Quick Ways with Corn



For the following use a 12 oz. can of drained kernel corn or 1 1/2 cups frozen corn.  Each recipe serves 4.

Skillet Ratatouille
In a large frying pan, sauté 2 crushed garlic cloves and 1 large chopped onion in 1 tbsp. olive oil.  Add a 28 oz. can of drained tomatoes, 2 sliced zucchini, corn and 1 tsp.

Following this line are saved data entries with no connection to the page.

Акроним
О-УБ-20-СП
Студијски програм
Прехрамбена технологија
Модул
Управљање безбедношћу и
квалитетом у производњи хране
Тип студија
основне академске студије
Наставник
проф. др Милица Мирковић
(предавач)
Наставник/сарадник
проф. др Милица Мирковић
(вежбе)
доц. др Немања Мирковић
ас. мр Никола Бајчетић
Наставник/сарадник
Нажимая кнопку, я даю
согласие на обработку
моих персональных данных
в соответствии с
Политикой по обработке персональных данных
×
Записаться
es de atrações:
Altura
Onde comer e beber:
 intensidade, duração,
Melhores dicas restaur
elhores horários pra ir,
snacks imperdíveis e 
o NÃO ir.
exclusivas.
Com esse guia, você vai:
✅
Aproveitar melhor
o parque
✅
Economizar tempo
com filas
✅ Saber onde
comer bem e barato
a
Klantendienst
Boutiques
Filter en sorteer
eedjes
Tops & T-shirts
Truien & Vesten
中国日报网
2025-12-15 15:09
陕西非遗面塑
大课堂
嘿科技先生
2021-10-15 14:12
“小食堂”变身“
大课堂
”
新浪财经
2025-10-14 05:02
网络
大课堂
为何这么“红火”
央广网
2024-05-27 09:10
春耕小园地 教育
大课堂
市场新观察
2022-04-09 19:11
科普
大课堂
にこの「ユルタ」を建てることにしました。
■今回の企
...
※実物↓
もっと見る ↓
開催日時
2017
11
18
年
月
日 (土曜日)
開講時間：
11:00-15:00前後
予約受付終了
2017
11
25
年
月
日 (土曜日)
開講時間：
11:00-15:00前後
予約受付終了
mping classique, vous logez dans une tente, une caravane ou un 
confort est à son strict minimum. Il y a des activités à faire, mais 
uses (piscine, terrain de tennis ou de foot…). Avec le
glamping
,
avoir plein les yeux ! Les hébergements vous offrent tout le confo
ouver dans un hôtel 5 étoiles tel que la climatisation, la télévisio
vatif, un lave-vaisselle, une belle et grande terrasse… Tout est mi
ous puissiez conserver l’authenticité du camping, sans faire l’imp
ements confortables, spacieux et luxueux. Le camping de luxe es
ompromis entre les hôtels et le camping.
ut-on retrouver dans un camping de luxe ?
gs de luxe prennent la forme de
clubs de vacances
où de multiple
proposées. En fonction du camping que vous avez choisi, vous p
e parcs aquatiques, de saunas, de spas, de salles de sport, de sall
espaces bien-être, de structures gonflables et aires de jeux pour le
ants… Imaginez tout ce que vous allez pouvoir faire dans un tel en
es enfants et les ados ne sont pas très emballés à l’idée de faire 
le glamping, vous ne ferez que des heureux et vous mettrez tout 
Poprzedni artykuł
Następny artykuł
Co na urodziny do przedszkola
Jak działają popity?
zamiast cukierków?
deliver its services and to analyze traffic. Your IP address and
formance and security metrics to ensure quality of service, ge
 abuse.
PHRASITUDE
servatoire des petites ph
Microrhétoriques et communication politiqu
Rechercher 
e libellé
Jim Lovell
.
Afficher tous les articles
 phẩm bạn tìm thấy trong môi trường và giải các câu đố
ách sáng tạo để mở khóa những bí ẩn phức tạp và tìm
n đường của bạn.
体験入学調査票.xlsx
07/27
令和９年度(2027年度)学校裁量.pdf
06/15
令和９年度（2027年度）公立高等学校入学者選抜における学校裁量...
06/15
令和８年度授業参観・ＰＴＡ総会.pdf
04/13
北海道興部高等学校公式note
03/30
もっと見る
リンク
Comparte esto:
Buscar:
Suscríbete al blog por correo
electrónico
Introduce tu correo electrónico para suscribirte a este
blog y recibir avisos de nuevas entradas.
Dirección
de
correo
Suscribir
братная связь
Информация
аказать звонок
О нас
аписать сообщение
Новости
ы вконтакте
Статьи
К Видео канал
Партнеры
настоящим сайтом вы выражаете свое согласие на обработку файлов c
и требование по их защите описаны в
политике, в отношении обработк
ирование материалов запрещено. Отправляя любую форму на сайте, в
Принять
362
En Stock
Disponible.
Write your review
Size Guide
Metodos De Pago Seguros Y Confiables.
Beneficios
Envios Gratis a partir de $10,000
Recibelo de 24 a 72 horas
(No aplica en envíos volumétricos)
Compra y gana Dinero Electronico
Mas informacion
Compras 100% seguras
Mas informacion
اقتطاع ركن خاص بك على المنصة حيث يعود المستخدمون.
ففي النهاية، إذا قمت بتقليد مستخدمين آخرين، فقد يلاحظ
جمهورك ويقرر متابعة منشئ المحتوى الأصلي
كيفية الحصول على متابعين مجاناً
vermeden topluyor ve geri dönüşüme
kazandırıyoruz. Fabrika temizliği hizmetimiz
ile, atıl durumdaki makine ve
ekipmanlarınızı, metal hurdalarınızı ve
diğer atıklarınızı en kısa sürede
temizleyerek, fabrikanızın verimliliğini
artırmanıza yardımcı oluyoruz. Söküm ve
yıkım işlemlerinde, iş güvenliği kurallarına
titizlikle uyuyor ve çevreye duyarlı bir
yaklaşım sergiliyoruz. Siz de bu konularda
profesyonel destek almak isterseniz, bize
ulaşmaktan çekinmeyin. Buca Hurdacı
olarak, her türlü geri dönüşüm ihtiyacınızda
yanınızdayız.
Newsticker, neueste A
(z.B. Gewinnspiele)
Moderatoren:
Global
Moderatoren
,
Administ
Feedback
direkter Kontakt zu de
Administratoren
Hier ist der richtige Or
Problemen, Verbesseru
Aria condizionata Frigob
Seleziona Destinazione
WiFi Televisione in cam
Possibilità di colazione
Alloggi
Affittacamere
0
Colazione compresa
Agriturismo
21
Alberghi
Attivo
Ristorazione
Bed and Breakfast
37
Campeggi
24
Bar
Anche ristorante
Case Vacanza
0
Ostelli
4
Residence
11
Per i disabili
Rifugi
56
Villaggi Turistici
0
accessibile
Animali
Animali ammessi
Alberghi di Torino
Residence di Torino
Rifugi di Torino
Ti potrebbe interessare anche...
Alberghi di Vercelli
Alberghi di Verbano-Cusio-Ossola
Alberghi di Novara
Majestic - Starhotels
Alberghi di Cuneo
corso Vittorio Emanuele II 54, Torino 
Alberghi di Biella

Italian seasoning.  Simmer, covered for 10 min.  Stir often.

Balsamic Buttered Corn
Heat corn.  Stir in 2 tsp. each of butter and balsamic vinegar.

Fiery Chili
Heat corn with 1/4 cup water and 1/4 tsp crushed dried chilies until hot.  Then, stir in 1/2 cup sour cream.

Vegetable Medley
Sauté 1 crushed garlic clove in 1 tbsp. butter.  Add 2 coarsely chopped tomatoes, 1 sliced zucchini, corn and pinch of dried basil.  Heat.

Caesar Toss
Heat corn.  Stir in 3 tbsp. creamy Caesar salad dressing and 2 sliced whole green onions.  Serve with steak or burgers.

French Parsley
Melt 1 tbsp. butter over med. low heat.  Add 2 large crushed garlic cloves and 1/4 cup finely chopped parsley.  Stir frequently for 3 min.  Add corn and stir until hot.

Fast curry
Heat 1 tsp. butter in a frying pan.  Add corn, 1 tsp. curry powder and 1/8 tsp. cayenne pepper.  Stir constantly until hot.